You’ve heard a lot about the rise in housing prices across the country. To reflect that increase, the so-called conforming limit on mortgages -- that is the maximum loan size that Fannie Mae and Freddie Mac, the largest provider of funds for home mortgages in the country, may buy -- has been heading upward for more than a decade. But the 2006 increase is a record breaker. This is important because the conforming limit is also the maximum amount a mortgage can be before it becomes a higher-cost jumbo loan.
New conforming limit
On January 1, 2006, the conforming limit for mortgages on single-family dwellings in the continental U.S. climbed to $417,000 from $359,650. (The limit is 50 percent higher in Alaska, Hawaii, Guam and the U.S. Virgin Islands.) That’s an increase of almost 16 percent over 2005, the largest-ever leap in a single year. To put it in perspective, the average annual increase over the last 25 years has been 5.6 percent. And the last time increases even approached this level was in the late 1980s, when the conforming limit went up by double digits four years in a row.
Why borrowers benefit
To understand why this increase is good for borrowers, a bit of background is necessary. The conforming limit is set by Fannie Mae and Freddie Mac, the federally chartered companies that help keep the mortgage market healthy. They do this by purchasing mortgages from banks and other lenders and reselling them to investors.

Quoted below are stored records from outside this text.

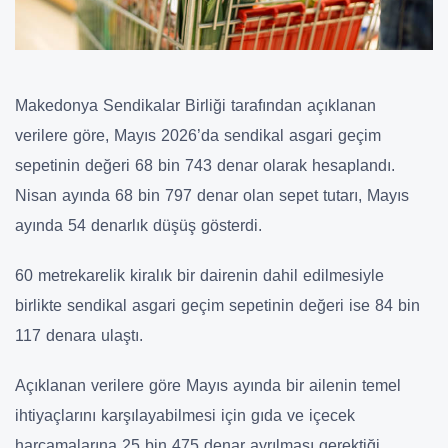
Makedonya Sendikalar Birliği tarafından açıklanan
verilere göre, Mayıs 2026’da sendikal asgari geçim
sepetinin değeri 68 bin 743 denar olarak hesaplandı.
Nisan ayında 68 bin 797 denar olan sepet tutarı, Mayıs
ayında 54 denarlık düşüş gösterdi.
60 metrekarelik kiralık bir dairenin dahil edilmesiyle
birlikte sendikal asgari geçim sepetinin değeri ise 84 bin
117 denara ulaştı.
Açıklanan verilere göre Mayıs ayında bir ailenin temel
ihtiyaçlarını karşılayabilmesi için gıda ve içecek
harcamalarına 25 bin 475 denar ayrılması gerektiği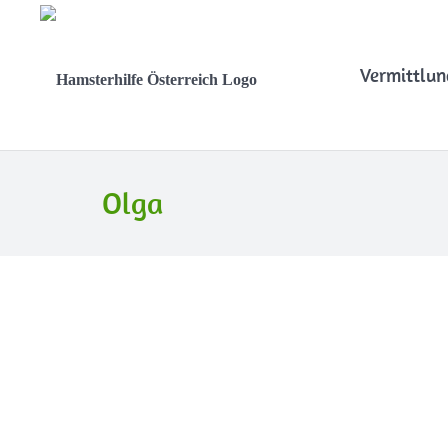
Vermittlun
Olga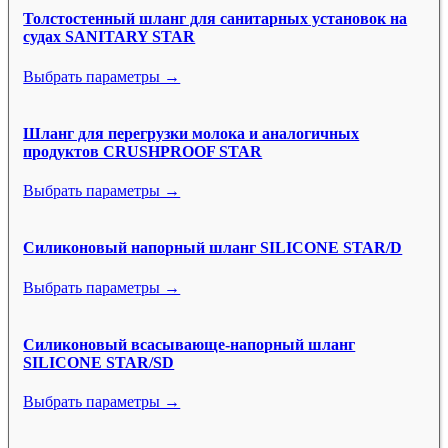
Толстостенный шланг для санитарных установок на
судах SANITARY STAR
Выбрать параметры →
Шланг для перегрузки молока и аналогичных
продуктов CRUSHPROOF STAR
Выбрать параметры →
Силиконовый напорный шланг SILICONE STAR/D
Выбрать параметры →
Силиконовый всасывающе-напорный шланг
SILICONE STAR/SD
Выбрать параметры →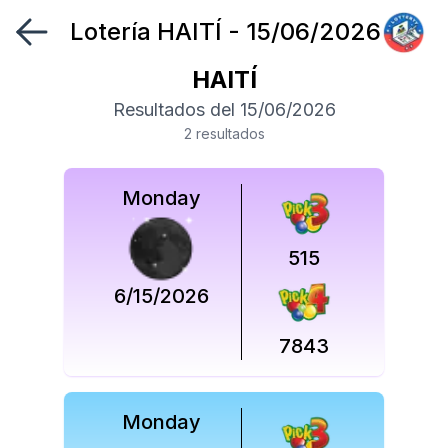
Lotería
HAITÍ
-
15/06/2026
Síguenos
en
HAITÍ
Resultados del
15/06/2026
Síguenos
2
resultado
s
en
Monday
515
6/15/2026
7843
Monday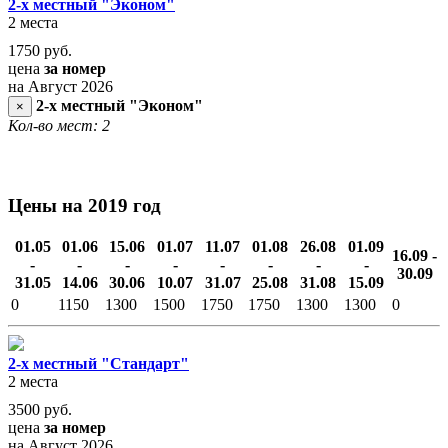
2-х местный "Эконом"
2 места
1750
руб.
цена
за номер
на Август 2026
2-х местный "Эконом"
×
Кол-во мест: 2
Цены на 2019 год
01.05
01.06
15.06
01.07
11.07
01.08
26.08
01.09
16.09 -
-
-
-
-
-
-
-
-
30.09
31.05
14.06
30.06
10.07
31.07
25.08
31.08
15.09
0
1150
1300
1500
1750
1750
1300
1300
0
2-х местный "Стандарт"
2 места
3500
руб.
цена
за номер
на Август 2026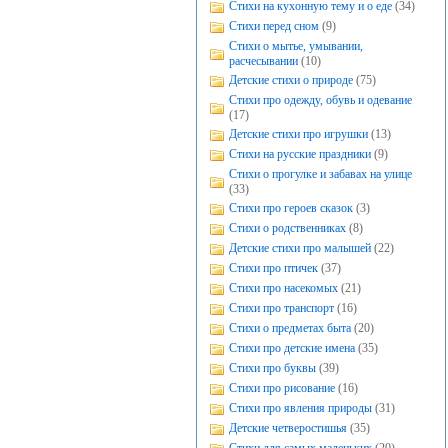
Стихи на кухонную тему и о еде
(34)
Стихи перед сном
(9)
Стихи о мытье, умывании,
расчесывании
(10)
Детские стихи о природе
(75)
Стихи про одежду, обувь и одевание
(17)
Детские стихи про игрушки
(13)
Стихи на русские праздники
(9)
Стихи о прогулке и забавах на улице
(33)
Стихи про героев сказок
(3)
Стихи о родственниках
(8)
Детские стихи про малышей
(22)
Стихи про птичек
(37)
Стихи про насекомых
(21)
Стихи про транспорт
(16)
Стихи о предметах быта
(20)
Стихи про детские имена
(35)
Стихи про буквы
(39)
Стихи про рисование
(16)
Стихи про явления природы
(31)
Детские четверостишья
(35)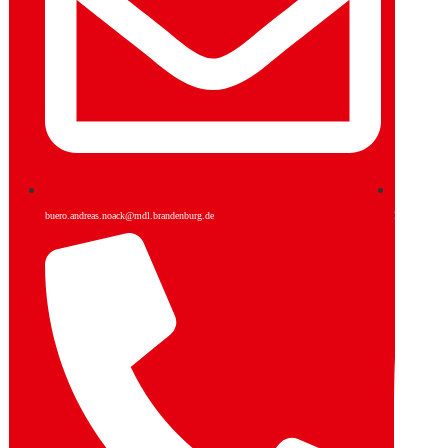
buero.andreas.noack@mdl.brandenburg.de
Facebook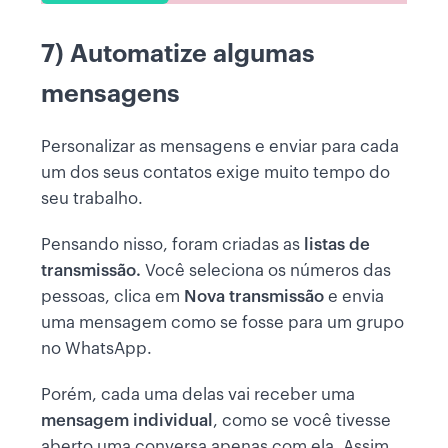
7) Automatize algumas
mensagens
Personalizar as mensagens e enviar para cada
um dos seus contatos exige muito tempo do
seu trabalho.
Pensando nisso, foram criadas as
listas de
transmissão.
Você seleciona os números das
pessoas, clica em
Nova transmissão
e envia
uma mensagem como se fosse para um grupo
no WhatsApp.
Porém, cada uma delas vai receber uma
mensagem individual
, como se você tivesse
aberto uma conversa apenas com ela. Assim,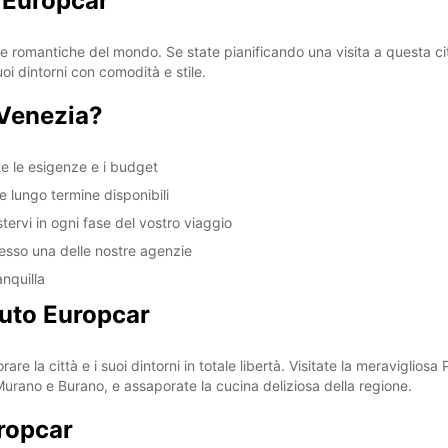
 Europcar
 e romantiche del mondo. Se state pianificando una visita a questa citt
SAB:
oi dintorni con comodità e stile.
 Venezia?
DOM:
te le esigenze e i budget
* Aper
 e lungo termine disponibili
Gli ora
tervi in ogni fase del vostro viaggio
resso una delle nostre agenzie
nquilla
auto Europcar
re la città e i suoi dintorni in totale libertà. Visitate la meraviglio
Murano e Burano, e assaporate la cucina deliziosa della regione.
ropcar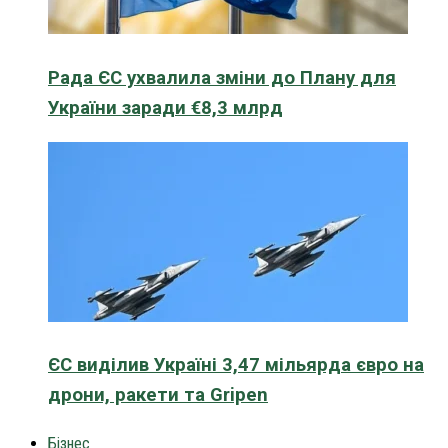
Рада ЄС ухвалила зміни до Плану для
України заради €8,3 млрд
ЄС виділив Україні 3,47 мільярда євро на
дрони, ракети та Gripen
Бізнес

Fannie Mae and Freddie Mac will only purchase mortgages that meet certain conditions, one of which is that the principal must be below the conforming limit. This limit
is adjusted every year, if necessary, to reflect any rise or fall in average housing prices. A rise in the conforming limit helps borrowers to:
- Avoid jumbo mortgages. Many lenders will approve mortgages higher than the conforming limit, but these loans -- called jumbo mortgages -- carry a slightly higher interest rate. The difference may be as much as half a percentage point, though it’s typically around one-eighth to one-quarter of a percent more than a fixed-rate conforming mortgage. Jumbo loans carry more risk to the lender and usually involve extra underwriting requirements, and these costs are passed along to the borrower.
- Save on interest payments. The big increase in the conforming limit is good news for home buyers, particularly those looking at homes priced between $359,650 and $417,000. In 2005, a mortgage of $400,000, for example, would have been considered a jumbo loan and would have carried a higher interest rate. In 2006, a loan that size is well under the limit and is therefore likely to carry a more competitive rate. For a 30-year fixed rate mortgage, the difference of a quarter of a percent works out to almost $64 per month.
- Refinance and save. If you’re a homeowner who took out a jumbo mortgage when the limit was lower, you may now be able to refinance and obtain a conforming mortgage at a lower rate.
The rise in the conforming limit will not necessarily affect the size of loan for which you will be approved, however. Remember also that low interest rates shouldn’t tempt you into buying more home than you can afford.